LISTED RECORDS.
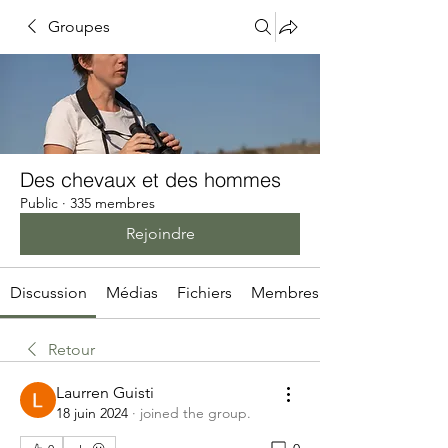
Groupes
Des chevaux et des hommes
Public
·
335 membres
Rejoindre
Discussion
Médias
Fichiers
Membres
Retour
Laurren Guisti
18 juin 2024
·
joined the group.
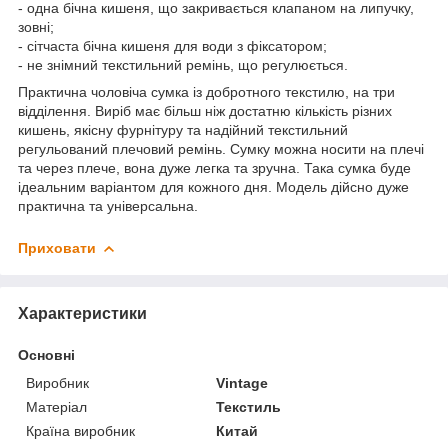
- одна бічна кишеня, що закривається клапаном на липучку,
зовні;
- сітчаста бічна кишеня для води з фіксатором;
- не знімний текстильний ремінь, що регулюється.
Практична чоловіча сумка із добротного текстилю, на три
відділення. Виріб має більш ніж достатню кількість різних
кишень, якісну фурнітуру та надійний текстильний
регульований плечовий ремінь. Сумку можна носити на плечі
та через плече, вона дуже легка та зручна. Така сумка буде
ідеальним варіантом для кожного дня. Модель дійсно дуже
практична та універсальна.
Приховати
Характеристики
Основні
Виробник
Vintage
Матеріал
Текстиль
Країна виробник
Китай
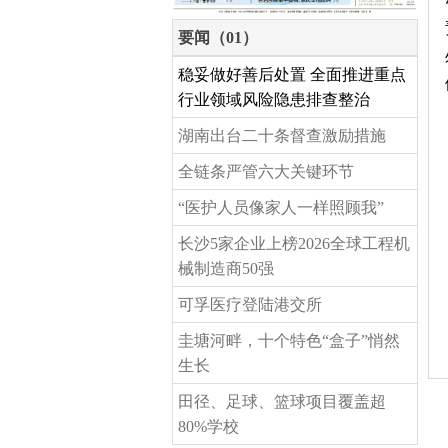
要闻（01）
稳妥做好善后处置 全面推进重点
行业领域风险隐患排查整治
湖南出台二十条督查激励措施
全链条严管六大关键环节
“医护人员像家人一样照顾我”
长沙5家企业上榜2026全球工程机
械制造商50强
可孚医疗登陆港交所
圭塘河畔，十个特色“盒子”悄然
生长
田径、足球、篮球项目覆盖超
80%学校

ACTION ITEM. Extract every line containing the string "кишеня" from the data above.

ANSWER SECTION.
- одна бічна кишеня, що закривається клапаном на липучку,
- сітчаста бічна кишеня для води з фіксатором;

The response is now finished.